*** Opening Stored data ***
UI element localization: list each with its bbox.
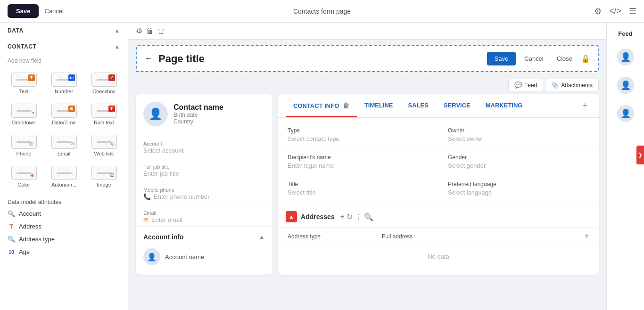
data-model-age[interactable]: 10 Age xyxy=(0,245,128,258)
tab-service[interactable]: SERVICE xyxy=(436,95,478,116)
menu-lines-icon[interactable]: ☰ xyxy=(629,6,636,16)
page-header-area: ← Save Cancel Close 🔒 xyxy=(136,45,599,72)
feed-tab[interactable]: 💬 Feed xyxy=(508,79,543,91)
toolbar-gear-icon[interactable]: ⚙ xyxy=(136,26,142,35)
account-name-preview: 👤 Account name xyxy=(136,245,272,269)
feed-panel: Feed 👤 👤 👤 xyxy=(606,23,644,310)
back-button[interactable]: ← xyxy=(144,54,153,64)
account-field-value[interactable]: Select account xyxy=(143,147,265,154)
page-title-input[interactable] xyxy=(158,53,481,65)
field-type-autonum[interactable]: ≡ Autonum... xyxy=(46,163,82,190)
field-type-text[interactable]: T Text xyxy=(6,70,42,97)
feed-panel-title: Feed xyxy=(618,30,632,37)
toolbar-trash-icon[interactable]: 🗑 xyxy=(146,27,154,35)
address-label: Address xyxy=(19,223,41,230)
tab-timeline[interactable]: TIMELINE xyxy=(357,95,401,116)
right-edge-toggle[interactable]: ❯ xyxy=(636,146,644,164)
email-field-value[interactable]: ✉ Enter email xyxy=(143,216,265,223)
field-type-image[interactable]: 🖼 Image xyxy=(86,163,122,190)
preferred-language-field: Preferred language Select language xyxy=(438,175,599,202)
checkbox-badge: ✓ xyxy=(108,74,115,81)
data-model-address-type[interactable]: 🔍 Address type xyxy=(0,233,128,245)
recipients-name-value[interactable]: Enter legal name xyxy=(288,162,429,169)
type-value[interactable]: Select contact type xyxy=(288,135,429,142)
contact-info-tab-trash[interactable]: 🗑 xyxy=(343,102,349,109)
checkbox-field-icon: ✓ xyxy=(91,73,117,87)
field-type-email[interactable]: ✉ Email xyxy=(46,132,82,159)
feed-avatar-icon-2: 👤 xyxy=(620,80,631,90)
account-field-label: Account xyxy=(143,141,265,147)
type-field: Type Select contact type xyxy=(278,122,438,148)
main-layout: DATA ▲ CONTACT ▲ Add new field T Text 10 xyxy=(0,23,644,310)
feed-tab-label: Feed xyxy=(524,82,537,89)
cancel-button[interactable]: Cancel xyxy=(44,8,63,15)
owner-field: Owner Select owner xyxy=(438,122,599,148)
tab-add-button[interactable]: + xyxy=(578,94,591,117)
data-section-header[interactable]: DATA ▲ xyxy=(0,23,128,39)
field-type-richtext[interactable]: T Rich text xyxy=(86,101,122,128)
field-type-weblink[interactable]: ⊕ Web link xyxy=(86,132,122,159)
addresses-refresh-btn[interactable]: ↻ xyxy=(347,212,353,221)
addresses-collapse-btn[interactable]: ▲ xyxy=(286,211,297,222)
left-sidebar: DATA ▲ CONTACT ▲ Add new field T Text 10 xyxy=(0,23,128,310)
settings-icon[interactable]: ⚙ xyxy=(594,6,602,16)
header-close-button[interactable]: Close xyxy=(552,52,577,65)
email-placeholder: Enter email xyxy=(151,216,182,223)
add-field-label: Add new field xyxy=(0,55,128,66)
data-section-chevron: ▲ xyxy=(115,27,120,34)
text-badge: T xyxy=(28,74,35,81)
field-type-phone[interactable]: ☏ Phone xyxy=(6,132,42,159)
data-model-address[interactable]: T Address xyxy=(0,220,128,233)
no-data-label: No data xyxy=(278,245,599,268)
mobile-phone-value[interactable]: 📞 Enter phone number xyxy=(143,193,265,200)
weblink-field-icon: ⊕ xyxy=(91,135,117,149)
contact-section-header[interactable]: CONTACT ▲ xyxy=(0,39,128,55)
contact-country: Country xyxy=(173,118,223,125)
add-address-col-btn[interactable]: + xyxy=(584,231,589,241)
addresses-search-btn[interactable]: 🔍 xyxy=(364,212,373,221)
attachments-tab[interactable]: 📎 Attachments xyxy=(545,79,599,91)
save-button[interactable]: Save xyxy=(8,4,39,18)
addresses-add-btn[interactable]: + xyxy=(340,212,345,221)
tab-sales[interactable]: SALES xyxy=(401,95,436,116)
account-info-header[interactable]: Account info ▲ xyxy=(136,226,272,245)
toolbar-trash-alt-icon[interactable]: 🗑 xyxy=(157,27,165,35)
color-field-icon: ◉ xyxy=(11,166,37,180)
recipients-name-field: Recipient's name Enter legal name xyxy=(278,148,438,175)
feed-avatar-icon-1: 👤 xyxy=(620,52,631,62)
address-text-icon: T xyxy=(8,223,15,230)
tab-contact-info[interactable]: CONTACT INFO 🗑 xyxy=(286,95,357,117)
mobile-phone-field: Mobile phone 📞 Enter phone number xyxy=(136,184,272,203)
field-type-dropdown[interactable]: ▾ Dropdown xyxy=(6,101,42,128)
field-type-number[interactable]: 10 Number xyxy=(46,70,82,97)
account-avatar: 👤 xyxy=(143,248,160,265)
preferred-language-value[interactable]: Select language xyxy=(448,189,589,196)
lock-icon: 🔒 xyxy=(581,54,590,63)
contact-birthdate: Birth date xyxy=(173,112,223,118)
checkbox-field-label: Checkbox xyxy=(92,89,116,94)
field-type-datetime[interactable]: ⊕ Date/Time xyxy=(46,101,82,128)
autonum-field-icon: ≡ xyxy=(51,166,77,180)
feed-avatar-1: 👤 xyxy=(617,49,634,65)
header-save-button[interactable]: Save xyxy=(487,52,516,65)
field-type-grid: T Text 10 Number ✓ Checkbox xyxy=(0,66,128,194)
addresses-more-btn[interactable]: ⋮ xyxy=(355,212,362,221)
left-contact-card: 👤 Contact name Birth date Country Accoun… xyxy=(136,94,272,275)
code-icon[interactable]: </> xyxy=(609,6,621,16)
color-field-label: Color xyxy=(17,182,30,188)
title-value[interactable]: Select title xyxy=(288,189,429,196)
data-model-account[interactable]: 🔍 Account xyxy=(0,207,128,220)
mobile-phone-label: Mobile phone xyxy=(143,187,265,193)
dropdown-field-icon: ▾ xyxy=(11,104,37,118)
tab-marketing[interactable]: MARKETING xyxy=(478,95,530,116)
owner-value[interactable]: Select owner xyxy=(448,135,589,142)
field-type-color[interactable]: ◉ Color xyxy=(6,163,42,190)
field-type-checkbox[interactable]: ✓ Checkbox xyxy=(86,70,122,97)
account-info-title: Account info xyxy=(143,233,184,241)
gender-value[interactable]: Select gender xyxy=(448,162,589,169)
page-header-actions: Save Cancel Close 🔒 xyxy=(487,52,590,65)
header-cancel-button[interactable]: Cancel xyxy=(520,52,548,65)
address-type-col-header: Address type xyxy=(288,233,382,240)
attachments-tab-icon: 📎 xyxy=(551,82,559,89)
job-title-value[interactable]: Enter job title xyxy=(143,170,265,177)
*** Closing Stored data ***
* Problem statement: Give the data again exactly as written, with no pictures included.

* Task solution:
UI element localization: list each with its bbox.
data-model-age[interactable]: 10 Age xyxy=(0,245,128,258)
tab-service[interactable]: SERVICE xyxy=(436,95,478,116)
menu-lines-icon[interactable]: ☰ xyxy=(629,6,636,16)
page-header-area: ← Save Cancel Close 🔒 xyxy=(136,45,599,72)
feed-tab[interactable]: 💬 Feed xyxy=(508,79,543,91)
toolbar-gear-icon[interactable]: ⚙ xyxy=(136,26,142,35)
account-name-preview: 👤 Account name xyxy=(136,245,272,269)
feed-panel: Feed 👤 👤 👤 xyxy=(606,23,644,310)
back-button[interactable]: ← xyxy=(144,54,153,64)
account-field-value[interactable]: Select account xyxy=(143,147,265,154)
page-title-input[interactable] xyxy=(158,53,481,65)
field-type-autonum[interactable]: ≡ Autonum... xyxy=(46,163,82,190)
field-type-text[interactable]: T Text xyxy=(6,70,42,97)
feed-panel-title: Feed xyxy=(618,30,632,37)
toolbar-trash-icon[interactable]: 🗑 xyxy=(146,27,154,35)
address-label: Address xyxy=(19,223,41,230)
tab-timeline[interactable]: TIMELINE xyxy=(357,95,401,116)
right-edge-toggle[interactable]: ❯ xyxy=(636,146,644,164)
email-field-value[interactable]: ✉ Enter email xyxy=(143,216,265,223)
field-type-image[interactable]: 🖼 Image xyxy=(86,163,122,190)
preferred-language-field: Preferred language Select language xyxy=(438,175,599,202)
checkbox-badge: ✓ xyxy=(108,74,115,81)
data-model-address-type[interactable]: 🔍 Address type xyxy=(0,233,128,245)
recipients-name-value[interactable]: Enter legal name xyxy=(288,162,429,169)
type-value[interactable]: Select contact type xyxy=(288,135,429,142)
contact-info-tab-trash[interactable]: 🗑 xyxy=(343,102,349,109)
checkbox-field-icon: ✓ xyxy=(91,73,117,87)
field-type-email[interactable]: ✉ Email xyxy=(46,132,82,159)
feed-avatar-icon-2: 👤 xyxy=(620,80,631,90)
account-field-label: Account xyxy=(143,141,265,147)
type-field: Type Select contact type xyxy=(278,122,438,148)
main-layout: DATA ▲ CONTACT ▲ Add new field T Text 10 xyxy=(0,23,644,310)
feed-tab-label: Feed xyxy=(524,82,537,89)
cancel-button[interactable]: Cancel xyxy=(44,8,63,15)
owner-field: Owner Select owner xyxy=(438,122,599,148)
tab-add-button[interactable]: + xyxy=(578,94,591,117)
data-section-header[interactable]: DATA ▲ xyxy=(0,23,128,39)
field-type-richtext[interactable]: T Rich text xyxy=(86,101,122,128)
field-type-weblink[interactable]: ⊕ Web link xyxy=(86,132,122,159)
addresses-refresh-btn[interactable]: ↻ xyxy=(347,212,353,221)
addresses-collapse-btn[interactable]: ▲ xyxy=(286,211,297,222)
left-sidebar: DATA ▲ CONTACT ▲ Add new field T Text 10 xyxy=(0,23,128,310)
settings-icon[interactable]: ⚙ xyxy=(594,6,602,16)
header-close-button[interactable]: Close xyxy=(552,52,577,65)
email-placeholder: Enter email xyxy=(151,216,182,223)
add-field-label: Add new field xyxy=(0,55,128,66)
data-section-chevron: ▲ xyxy=(115,27,120,34)
text-badge: T xyxy=(28,74,35,81)
field-type-phone[interactable]: ☏ Phone xyxy=(6,132,42,159)
data-model-address[interactable]: T Address xyxy=(0,220,128,233)
no-data-label: No data xyxy=(278,245,599,268)
mobile-phone-value[interactable]: 📞 Enter phone number xyxy=(143,193,265,200)
weblink-field-icon: ⊕ xyxy=(91,135,117,149)
contact-section-header[interactable]: CONTACT ▲ xyxy=(0,39,128,55)
contact-country: Country xyxy=(173,118,223,125)
add-address-col-btn[interactable]: + xyxy=(584,231,589,241)
addresses-search-btn[interactable]: 🔍 xyxy=(364,212,373,221)
attachments-tab[interactable]: 📎 Attachments xyxy=(545,79,599,91)
save-button[interactable]: Save xyxy=(8,4,39,18)
addresses-add-btn[interactable]: + xyxy=(340,212,345,221)
tab-sales[interactable]: SALES xyxy=(401,95,436,116)
account-info-header[interactable]: Account info ▲ xyxy=(136,226,272,245)
toolbar-trash-alt-icon[interactable]: 🗑 xyxy=(157,27,165,35)
color-field-icon: ◉ xyxy=(11,166,37,180)
recipients-name-field: Recipient's name Enter legal name xyxy=(278,148,438,175)
feed-avatar-icon-1: 👤 xyxy=(620,52,631,62)
address-text-icon: T xyxy=(8,223,15,230)
tab-contact-info[interactable]: CONTACT INFO 🗑 xyxy=(286,95,357,117)
mobile-phone-field: Mobile phone 📞 Enter phone number xyxy=(136,184,272,203)
field-type-dropdown[interactable]: ▾ Dropdown xyxy=(6,101,42,128)
field-type-number[interactable]: 10 Number xyxy=(46,70,82,97)
account-avatar: 👤 xyxy=(143,248,160,265)
preferred-language-value[interactable]: Select language xyxy=(448,189,589,196)
lock-icon: 🔒 xyxy=(581,54,590,63)
contact-birthdate: Birth date xyxy=(173,112,223,118)
checkbox-field-label: Checkbox xyxy=(92,89,116,94)
field-type-datetime[interactable]: ⊕ Date/Time xyxy=(46,101,82,128)
autonum-field-icon: ≡ xyxy=(51,166,77,180)
feed-avatar-1: 👤 xyxy=(617,49,634,65)
header-save-button[interactable]: Save xyxy=(487,52,516,65)
field-type-grid: T Text 10 Number ✓ Checkbox xyxy=(0,66,128,194)
addresses-more-btn[interactable]: ⋮ xyxy=(355,212,362,221)
left-contact-card: 👤 Contact name Birth date Country Accoun… xyxy=(136,94,272,275)
code-icon[interactable]: </> xyxy=(609,6,621,16)
color-field-label: Color xyxy=(17,182,30,188)
title-value[interactable]: Select title xyxy=(288,189,429,196)
data-model-account[interactable]: 🔍 Account xyxy=(0,207,128,220)
mobile-phone-label: Mobile phone xyxy=(143,187,265,193)
dropdown-field-icon: ▾ xyxy=(11,104,37,118)
tab-marketing[interactable]: MARKETING xyxy=(478,95,530,116)
owner-value[interactable]: Select owner xyxy=(448,135,589,142)
field-type-color[interactable]: ◉ Color xyxy=(6,163,42,190)
field-type-checkbox[interactable]: ✓ Checkbox xyxy=(86,70,122,97)
account-info-title: Account info xyxy=(143,233,184,241)
gender-value[interactable]: Select gender xyxy=(448,162,589,169)
page-header-actions: Save Cancel Close 🔒 xyxy=(487,52,590,65)
header-cancel-button[interactable]: Cancel xyxy=(520,52,548,65)
address-type-col-header: Address type xyxy=(288,233,382,240)
attachments-tab-icon: 📎 xyxy=(551,82,559,89)
job-title-value[interactable]: Enter job title xyxy=(143,170,265,177)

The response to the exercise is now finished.